The amendment will allow administrative fines issued by regulatory entities to be interpreted as criminal punishment. The government moved the bill after failing to obtain two-thirds majority for a direct amendment of the Constitution back in October. 

The bill is being opposed by the Opposition with the Nationalist Party calling for it to be dropped after it was criticised by the Chamber of Advocates, constitutional experts, the dean of the Faculty of Law, former European Human Rights Court judge Giovanni Bonello, former attorney general and European Court judge Anthony Borg Barthet and former commissioner for laws and MP Franco Debono.

The association said on Thursday that what is being contemplated goes against the principle of due process and divests the court of its fundamental role to prosecute criminal offences to authorities, who should never have the right to impose criminal sanctions.

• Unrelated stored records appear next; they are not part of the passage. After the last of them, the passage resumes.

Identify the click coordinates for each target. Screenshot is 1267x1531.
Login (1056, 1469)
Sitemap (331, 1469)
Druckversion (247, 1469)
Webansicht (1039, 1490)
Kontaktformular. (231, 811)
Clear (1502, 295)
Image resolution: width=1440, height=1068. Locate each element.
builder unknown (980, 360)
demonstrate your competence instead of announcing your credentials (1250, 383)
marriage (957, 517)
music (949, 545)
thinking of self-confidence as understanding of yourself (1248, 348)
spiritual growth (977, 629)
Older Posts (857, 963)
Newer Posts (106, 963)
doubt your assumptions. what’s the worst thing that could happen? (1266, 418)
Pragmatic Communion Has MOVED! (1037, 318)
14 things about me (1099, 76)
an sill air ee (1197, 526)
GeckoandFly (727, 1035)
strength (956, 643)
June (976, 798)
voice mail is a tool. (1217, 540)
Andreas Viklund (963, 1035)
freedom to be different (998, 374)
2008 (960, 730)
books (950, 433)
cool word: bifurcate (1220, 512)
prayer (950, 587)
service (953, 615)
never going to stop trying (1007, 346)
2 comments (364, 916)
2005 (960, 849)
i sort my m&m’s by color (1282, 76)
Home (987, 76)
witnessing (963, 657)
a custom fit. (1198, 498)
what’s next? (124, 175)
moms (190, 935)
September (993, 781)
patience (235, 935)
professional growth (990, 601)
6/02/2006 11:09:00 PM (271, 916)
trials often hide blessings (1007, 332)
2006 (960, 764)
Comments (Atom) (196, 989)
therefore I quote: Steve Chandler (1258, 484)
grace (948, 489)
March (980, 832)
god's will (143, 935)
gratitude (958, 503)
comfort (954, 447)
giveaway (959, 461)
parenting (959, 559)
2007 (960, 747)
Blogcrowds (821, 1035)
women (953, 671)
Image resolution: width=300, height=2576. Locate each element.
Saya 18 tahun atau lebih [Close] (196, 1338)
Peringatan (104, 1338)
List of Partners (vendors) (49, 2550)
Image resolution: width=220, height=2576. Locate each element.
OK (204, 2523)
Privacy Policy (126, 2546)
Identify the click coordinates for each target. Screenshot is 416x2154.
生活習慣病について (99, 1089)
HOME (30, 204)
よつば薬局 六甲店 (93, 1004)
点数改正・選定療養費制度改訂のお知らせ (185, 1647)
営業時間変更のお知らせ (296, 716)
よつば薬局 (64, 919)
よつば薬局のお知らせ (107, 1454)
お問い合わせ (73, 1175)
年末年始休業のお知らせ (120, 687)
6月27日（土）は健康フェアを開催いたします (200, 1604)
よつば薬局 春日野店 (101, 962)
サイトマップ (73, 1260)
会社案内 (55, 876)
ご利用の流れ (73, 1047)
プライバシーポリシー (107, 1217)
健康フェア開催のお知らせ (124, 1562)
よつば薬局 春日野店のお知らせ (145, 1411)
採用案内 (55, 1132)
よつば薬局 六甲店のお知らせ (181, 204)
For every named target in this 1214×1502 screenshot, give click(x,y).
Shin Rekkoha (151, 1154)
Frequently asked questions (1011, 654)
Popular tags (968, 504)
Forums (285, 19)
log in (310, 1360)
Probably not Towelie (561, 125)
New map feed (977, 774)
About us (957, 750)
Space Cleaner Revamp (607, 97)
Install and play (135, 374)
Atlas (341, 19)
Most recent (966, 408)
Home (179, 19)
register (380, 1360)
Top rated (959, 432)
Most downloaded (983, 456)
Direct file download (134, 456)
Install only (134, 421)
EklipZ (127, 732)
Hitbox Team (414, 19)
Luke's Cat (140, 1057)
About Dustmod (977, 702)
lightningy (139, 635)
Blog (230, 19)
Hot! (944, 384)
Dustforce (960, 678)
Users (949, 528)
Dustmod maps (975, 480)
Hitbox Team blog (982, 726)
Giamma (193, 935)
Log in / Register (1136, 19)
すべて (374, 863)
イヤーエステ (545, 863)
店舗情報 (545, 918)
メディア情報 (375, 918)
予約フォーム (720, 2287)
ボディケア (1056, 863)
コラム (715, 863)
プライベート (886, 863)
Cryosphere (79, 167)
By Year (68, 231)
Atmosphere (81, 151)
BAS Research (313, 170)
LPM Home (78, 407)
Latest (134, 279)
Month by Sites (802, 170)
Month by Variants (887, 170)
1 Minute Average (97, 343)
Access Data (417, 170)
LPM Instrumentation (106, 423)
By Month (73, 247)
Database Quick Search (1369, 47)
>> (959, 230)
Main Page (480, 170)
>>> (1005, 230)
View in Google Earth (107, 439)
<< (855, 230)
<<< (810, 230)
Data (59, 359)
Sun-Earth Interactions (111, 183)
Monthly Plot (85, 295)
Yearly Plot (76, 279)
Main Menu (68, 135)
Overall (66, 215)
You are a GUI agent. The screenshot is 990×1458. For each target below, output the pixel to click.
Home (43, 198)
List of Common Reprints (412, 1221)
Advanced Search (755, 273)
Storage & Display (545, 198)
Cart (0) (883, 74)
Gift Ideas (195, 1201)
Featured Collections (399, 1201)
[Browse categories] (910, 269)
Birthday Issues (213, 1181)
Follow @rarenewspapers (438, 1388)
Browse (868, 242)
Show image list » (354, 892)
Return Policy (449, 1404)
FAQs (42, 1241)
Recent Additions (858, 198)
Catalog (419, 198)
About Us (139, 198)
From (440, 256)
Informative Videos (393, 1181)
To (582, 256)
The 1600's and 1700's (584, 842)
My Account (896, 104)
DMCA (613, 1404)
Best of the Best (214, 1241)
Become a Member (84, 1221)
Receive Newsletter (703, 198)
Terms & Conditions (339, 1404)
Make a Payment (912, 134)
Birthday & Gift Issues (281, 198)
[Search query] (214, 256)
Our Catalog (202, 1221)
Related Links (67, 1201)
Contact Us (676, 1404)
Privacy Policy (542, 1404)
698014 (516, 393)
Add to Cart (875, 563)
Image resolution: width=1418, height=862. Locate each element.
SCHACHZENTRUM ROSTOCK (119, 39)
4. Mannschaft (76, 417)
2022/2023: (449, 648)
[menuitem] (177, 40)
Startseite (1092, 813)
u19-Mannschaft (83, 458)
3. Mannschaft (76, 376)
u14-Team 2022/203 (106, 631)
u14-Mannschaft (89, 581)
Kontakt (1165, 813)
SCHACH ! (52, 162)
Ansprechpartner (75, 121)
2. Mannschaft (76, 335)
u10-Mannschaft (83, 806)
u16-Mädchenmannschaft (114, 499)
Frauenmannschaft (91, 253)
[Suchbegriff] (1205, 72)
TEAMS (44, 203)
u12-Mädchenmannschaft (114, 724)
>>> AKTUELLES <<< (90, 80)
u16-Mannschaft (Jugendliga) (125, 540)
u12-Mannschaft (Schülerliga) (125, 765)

The MEA said that this was also one of the objections it raised to the proposed Equality Bill, not because it is opposed to the promotion of equality, but because people or organisations accused of any criminal infringements should have a right to a fair hearing in a court of law, and not arbitrarily in front of persons of trust.

The backlog in the law courts should not be an excuse to bypass the justice system which is enshrined in the constitution, it said.

“What is required is efficient law courts, rather than denying people and companies their rights by taking them to a kangaroo court,” it said.

Allowing public officers and authorities to impose penalties that go beyond administrative fines is “unacceptable and unconstitutional”, it insisted adding that such a measure could lead to massive corruption and instances of a gross miscarriage of justice.

Besides being intrinsically wrong, what is being contemplated could send a wrong message to potential investors and cause further harm to Malta’s reputation, the MEA said.